Molten metal batteries aimed at the grid
Engineers in the US have invented a battery, made of three molten metals, which could help smooth the power supply from renewable energy sources.
Previous battery designs have largely been too expensive to help store energy on the scale of a national power grid.
The new liquid battery has a negative electrode made of lead, which is cheap and melts easily, mixed with a dash of antimony to boost performance.
This lowers its cost, as well as the heat required to liquefy the metals.
Published in the journal Nature, this latest attempt at a scalable solution for storing electricity is set for commercial demonstrations within a year and has been greeted with enthusiasm by engineers in the UK.
“Sometimes, when the wind is blowing strongly, we have spare capacity available – if only we could store it, so that we could use it when the wind isn’t blowing,” explained Prof Ian Fells, a fellow of the Royal Academy of Engineering and former chair of the New and Renewable Energy Centre.
“Using these molten metal electrodes is, it seems to me, a very good idea,” he told BBC News.
The overall concept for the battery is relatively simple: inside a can there are three layers of very hot liquid, which separate of their own accord – “like oil and vinegar”, according to the project’s senior researcher Prof Donald Sadoway, of the Massachusetts Institute of Technology (MIT).
On the bottom is the very dense mixture of lead and antimony; next comes a “molten salt electrolyte” – effectively table salt, which is liquid at these temperatures; and finally a layer of lithium floats on top.
When the cell is discharged, all the lithium is actually transferred to the bottom layer. But when electricity is directed into the cell, the lithium is pulled out of the alloy layer and returns to the top.
“It’s this back and forth, of the top layer disappearing into the bottom layer to generate electricity, and then reconstituting the top layer by consuming electricity, that gives you the rechargeability of the battery,” Prof Sadoway told the BBC.
The whole set-up has to be kept at some 450C, which is no small feat, but a vast improvement on the 700C required by an earlier design, whose electrodes were magnesium and pure antimony.
When Prof Sadoway’s team tested out the cheaper lead-antimony mixture, they expected to be faced with a trade-off.
“We wanted to decrease the operating temperature,” he explained, to improve efficiency. “We were thinking, we’ll take a bit of a compromise on the voltage, if it’s offset by an even better compromise on the melting point.”

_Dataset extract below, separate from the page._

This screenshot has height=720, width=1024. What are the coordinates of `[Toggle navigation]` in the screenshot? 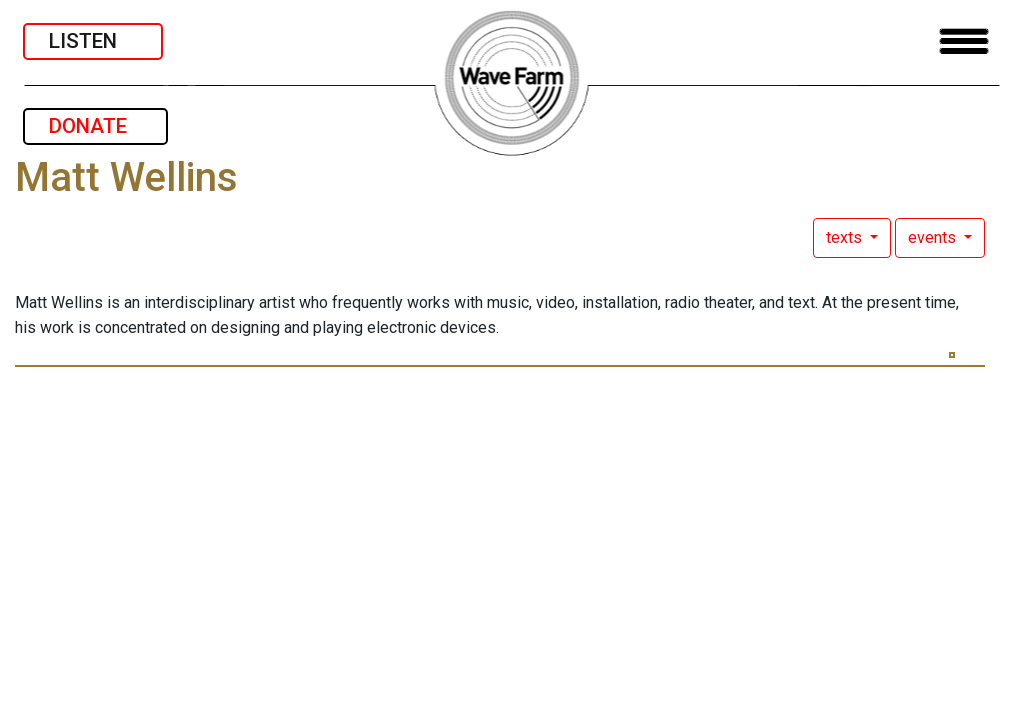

Battery types for grid-scale storage
- Redox flow: Rechargeable type of battery that uses two tanks of electrolytes to store energy. The electrolytes are then pumped through a reactor to generate energy
- Lithium-ion: A type of rechargeable battery in which charged lithium atoms move from the positive electrode to the negative electrode when charging, and back when discharging
- Sodium-ion: These work in a similar way to lithium-ion batteries, but promise lower costs because sodium is so much more abundant than lithium
- Liquid metal: Consists of a dense positive liquid metal electrode at the bottom of the battery and a lighter liquid metal electrode floating on top. A molten salt electrolyte lies in-between
In fact, they saw almost no decrease in voltage, even with 82% lead in the mix. They knew they were onto a winner.
“That was the surprise,” Prof Sadoway said.
His team later figured out that the reason behind their pleasant surprise was that the lithium, when it travels to the bottom layer as the battery gets used, seeks out antimony atoms to bond with. So the dilution with lead doesn’t interfere with the electricity storage – it just makes the whole set-up much cooler and cheaper.
Prof Sadoway said that key finding was “really, really exciting” because the commercial implications were obvious. Price is the main sticking point, for all the various battery systems that have been proposed (see box).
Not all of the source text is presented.